6. Public interest: Low potential for public interest.
7. Policy infraction: Security policy violations determined by the university.
4. Class 2 Incident: Moderate Severity
A Class 2 incident is any incident that has a moderate impact to
university information technology resources and is contained within the
unit.
• The following criteria define Class 2 incidents:
1. Data classification: Unauthorized disclosure of confidential information has
not been determined.
2. Legal issues: Lost or stolen hardware with high monetary value or that is part
of mission critical system.
3. Business impact: Incident involves mission critical services.
4. Expanse of service disruption: Incident affects multiple units within the
university.
5. Threat potential: Threat to other university information technology resources
is possible.
6. Public interest: There is the potential for public interest.
7. Policy infraction: Security policy violations determined by the university.

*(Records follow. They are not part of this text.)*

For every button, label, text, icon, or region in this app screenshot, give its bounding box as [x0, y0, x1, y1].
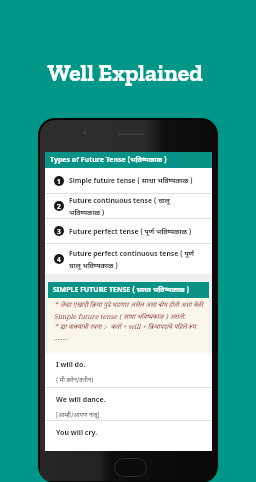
staticText: Future continuous tense ( चालू भविष्यकाळ…	[69, 196, 206, 217]
button[interactable]: 1	[45, 168, 212, 193]
button[interactable]: 4	[45, 244, 212, 274]
staticText: SIMPLE FUTURE TENSE ( साधा भविष्यकाळ )	[53, 285, 190, 295]
button[interactable]: We will dance.	[45, 388, 212, 420]
staticText: Future perfect continuous tense ( पूर्ण …	[69, 249, 206, 270]
staticText: Well Explained	[0, 59, 253, 87]
staticText: 2	[57, 202, 61, 211]
staticText: Simple future tense ( साधा भविष्यकाळ )	[69, 176, 193, 185]
button[interactable]: You will cry.	[45, 421, 212, 451]
staticText: * जेव्हा एखादी क्रिया पुढे घडणार असेल अस…	[54, 301, 205, 323]
staticText: ........	[54, 334, 68, 345]
button[interactable]: I will do.	[45, 353, 212, 387]
staticText: 3	[57, 227, 61, 236]
staticText: ( मी करेन/करीन)	[56, 376, 94, 384]
button[interactable]: 3	[45, 219, 212, 243]
staticText: We will dance.	[56, 395, 106, 405]
staticText: Types of Future Tense (भविष्यकाळ )	[50, 155, 167, 165]
staticText: 1	[57, 177, 61, 186]
staticText: Future perfect tense ( पूर्ण भविष्यकाळ )	[69, 227, 192, 236]
button[interactable]: 2	[45, 194, 212, 218]
staticText: I will do.	[56, 360, 86, 370]
staticText: [आम्ही/आपण नाचू]	[56, 411, 100, 419]
staticText: You will cry.	[56, 428, 98, 438]
staticText: 4	[57, 255, 61, 264]
staticText: * ह्या वाक्याची रचना :- कर्ता + will + क…	[54, 323, 196, 334]
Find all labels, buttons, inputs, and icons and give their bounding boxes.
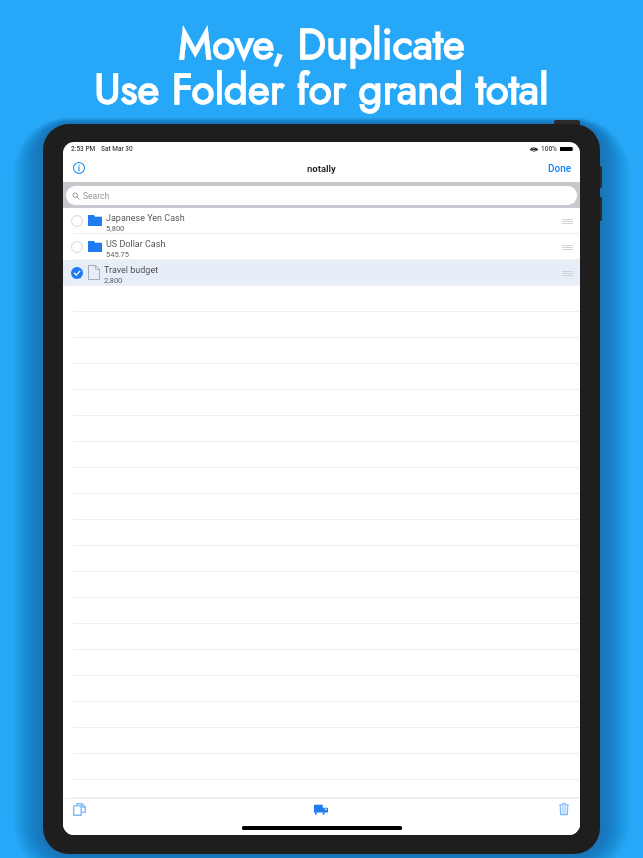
staticText: Search bbox=[83, 191, 110, 201]
staticText: 100% bbox=[541, 145, 557, 153]
staticText: 2:53 PM bbox=[71, 145, 96, 153]
staticText: Japanese Yen Cash bbox=[106, 213, 185, 224]
button[interactable]: Search bbox=[66, 186, 577, 205]
staticText: 2,800 bbox=[104, 276, 123, 285]
button[interactable]: Move bbox=[312, 803, 330, 816]
button[interactable]: Duplicate bbox=[70, 803, 88, 816]
staticText: 545.75 bbox=[106, 250, 130, 259]
button[interactable]: Info bbox=[72, 161, 86, 175]
staticText: US Dollar Cash bbox=[106, 239, 166, 250]
button[interactable]: US Dollar Cash bbox=[63, 234, 580, 260]
button[interactable]: Japanese Yen Cash bbox=[63, 208, 580, 234]
staticText: Travel budget bbox=[104, 265, 159, 276]
staticText: 5,800 bbox=[106, 224, 125, 233]
staticText: Move, Duplicate Use Folder for grand tot… bbox=[94, 14, 549, 120]
staticText: Sat Mar 30 bbox=[101, 145, 133, 153]
staticText: notally bbox=[307, 163, 336, 174]
button[interactable]: Done bbox=[548, 163, 572, 175]
button[interactable]: Delete bbox=[555, 803, 573, 816]
staticText: Done bbox=[548, 163, 572, 175]
button[interactable]: Travel budget bbox=[63, 260, 580, 286]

5. Class 3 Incident: High Severity
A Class 3 incident is any incident that has impacted or has the potential to
impact other external information technology resources and/or events of
public interest.
• The following criteria define Class 3 incidents:
1. Data classification: Unauthorized disclosure of confidential information has occurred
outside the university.
2. Legal issues: Incident investigation and response is transferred to law enforcement.
3. Business impact: Threat to other university information technology resources is high.
4. Expanse of service disruption: Disruption is wide spread across the university and/or
other entities.
5. Threat potential: Incident has potential to become wide spread across the university
and/or threatens external, third-party information technology resources.
6. Public interest: There is active public interest in the incident.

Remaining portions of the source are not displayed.